How does Apple's new online music-streaming service, known simply as Apple Music, differ from Swedish streaming giant Spotify?
For one thing, Apple Music uses Siri, an automated personal assistant with voice recognition capabilities. You'll be able to ask for the "best songs from the 90s" or "the top song in 2010." Spotify doesn't have anything comparable.
And unlike Spotify or Pandora, which boast their easy accessibility, Apple is calling itself a hub of music "curation," using human experts – not just algorithms – to create your playlists.
But beyond playlists and voice recognition, Apple's actual service looks a lot like Spotify's.
Spotify, the current king of on-demand music streaming, allows listeners access to a catalog of over 30 million songs, with more than 20,000 added each day. Apple Music's library of tunes is just about the same size.

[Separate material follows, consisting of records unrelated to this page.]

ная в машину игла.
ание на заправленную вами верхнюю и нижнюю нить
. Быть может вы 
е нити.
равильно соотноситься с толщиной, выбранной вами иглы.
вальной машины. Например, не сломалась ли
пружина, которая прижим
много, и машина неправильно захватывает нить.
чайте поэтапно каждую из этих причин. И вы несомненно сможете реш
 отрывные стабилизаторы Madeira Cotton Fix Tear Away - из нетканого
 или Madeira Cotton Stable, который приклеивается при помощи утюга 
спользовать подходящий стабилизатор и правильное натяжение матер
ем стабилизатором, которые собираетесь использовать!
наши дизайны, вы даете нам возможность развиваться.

Spotify CEO Daniel Ek told the New Yorker that his goal was to make music consumption "frictionless." If you find yourself pausing before buying a song on iTunes, just listen to it for free on Spotify – as long as you're okay with a few ads and song-skipping limitations on the mobile app.
Their ad-free service, Spotify Premium, costs $9.99 per month and gives you the ability to download music and listen to it offline, unlike the free service which requires an internet connection. Apple Music's full feature-set comes with an identical price tag: $9.99 per month.

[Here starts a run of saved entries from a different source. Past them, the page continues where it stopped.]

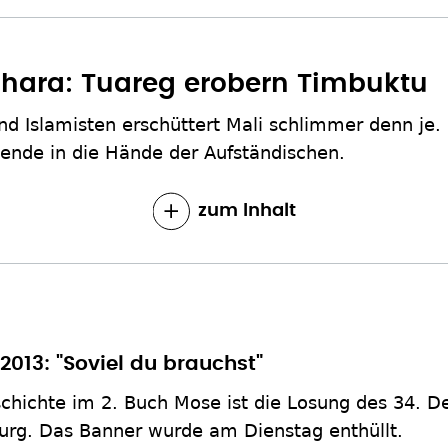
ahara: Tuareg erobern Timbuktu
nd Islamisten erschüttert Mali schlimmer denn je.
nde in die Hände der Aufständischen.
zum Inhalt
013: "Soviel du brauchst"
chichte im 2. Buch Mose ist die Losung des 34. 
rg. Das Banner wurde am Dienstag enthüllt.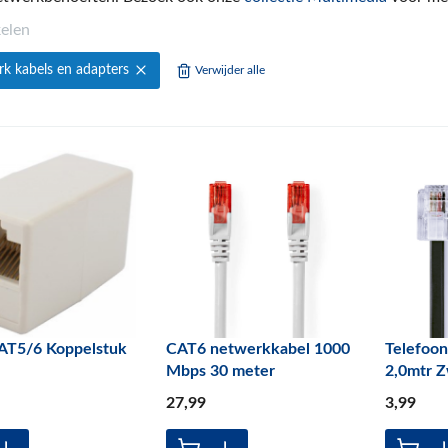
kelen
k kabels en adapters
Verwijder alle
AT5/6 Koppelstuk
CAT6 netwerkkabel 1000
Telefoon
Mbps 30 meter
2,0mtr Z
27
,99
3
,99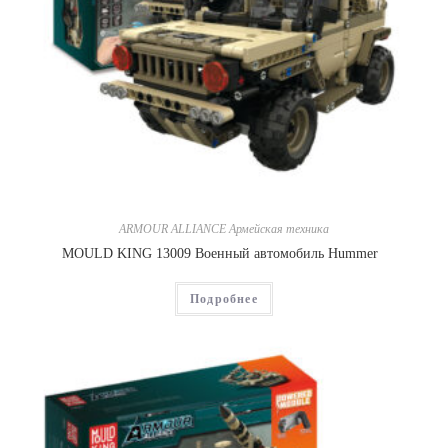
ARMOUR ALLIANCE Армейская техника
MOULD KING 13009 Военный автомобиль Hummer
Подробнее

As far as the competition goes, Spotify isn't very worried.
“We’ve been doing this for years,” Mr. Ek told the New Yorker. “And what we’ve built is the largest set of data of the most engaged music customers. I think it would be really hard for anyone to come in and do what we do better. Maybe someone could lower the cost of a streaming service and make it hard for us to survive. But am I concerned that someone will build a better product? No, because they can’t.”
Spotify features mobile apps, desktop apps, a web interface, and boasts 60 million active users, of whom about 25 percent pay for monthly subscriptions. Apple Music, expected to launch on June 30, will come pre-installed on all iPhones running the soon-to-be-released iOS 8.4 operating system. This could give Apple a healthy jump start – 25% of American cell phone owners have iPhones.
At least initially, Apple's service will run only on Apple devices. An Android smartphone version is planned for the fall. There's no news yet about compatibility with Windows PCs, by far the most common computers in use.